Using the Reports feature, you can now generate a visual representation of vulnerabilities found in your artifacts, builds and release bundles. You can set a specific scope and advanced filters to create a report with the exact data you want to see on it.

Other report types with further capabilities are planned for future releases.

See JFrog’s documentation for Reports feature as well as for the Vulnerabilities report to learn more!

Manage Reports user role

Related to the introduction of the Reports feature, there is now an additional role available for users’ permissions for defining who can create, generate and manage the new Reports feature.

Flexibility and improvements to license management

Xray 3.8 adds new Multiple License Permissive Approach rule to policy configuration, allowing you to have more flexibility in the policy level and to configure a more permissive approach for situations where a component is detected with multiple licenses, of which some are permitted and some are not.
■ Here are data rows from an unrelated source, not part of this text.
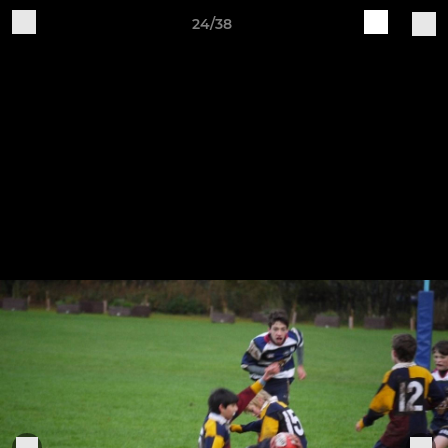
24/38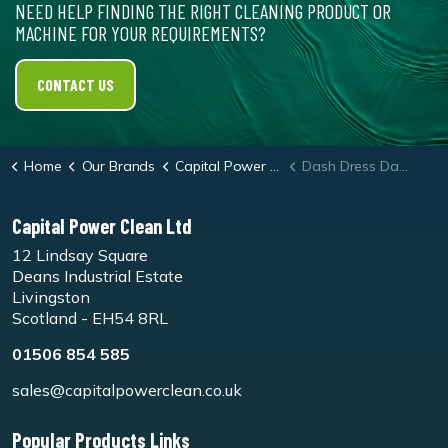
NEED HELP FINDING THE RIGHT CLEANING PRODUCT OR
MACHINE FOR YOUR REQUIREMENTS?
CONTACT US
Home
Our Brands
Capital Power Clean
Dash Dress Dashboard Cleaner
Capital Power Clean Ltd
12 Lindsay Square
Deans Industrial Estate
Livingston
Scotland - EH54 8RL
01506 854 585
sales@capitalpowerclean.co.uk
Popular Products Links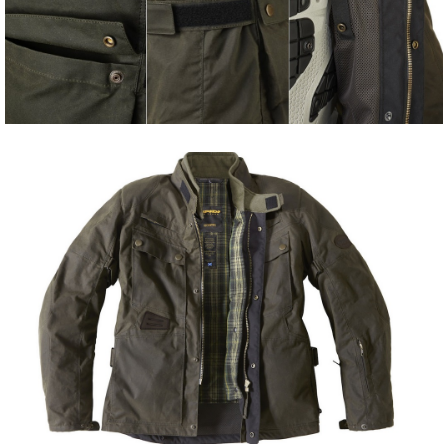
Share
Tweet
Share
Tweet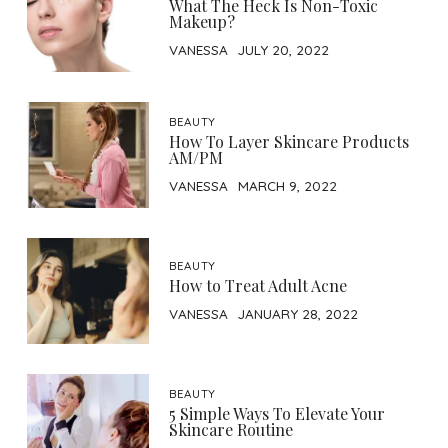
What The Heck Is Non-Toxic
Makeup?
VANESSA
JULY 20, 2022
BEAUTY
How To Layer Skincare Products
AM/PM
VANESSA
MARCH 9, 2022
BEAUTY
How to Treat Adult Acne
VANESSA
JANUARY 28, 2022
BEAUTY
5 Simple Ways To Elevate Your
Skincare Routine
See the instructions for creating policy rules at jfrog.com for specifics.

License detection performance and success rates have been improved, too.

What else is happening in Eficode ROOT?

Eficode ROOT Team Management is updated

RTM receives a minor patch to version 1.4.22 complemented by refinements to external directory (e.g. Azure AD) user and group synchronization.

Nexus IQ gets an update

Sonatype Nexus IQ will receive a lifecycle update to release 98. This level-up brings in a set of improvements and enhancements to REST APIs, overall performance, .NET and Golang analysis and much more. Check out Nexus IQ Release Notes at sonatype.com for full disclosure.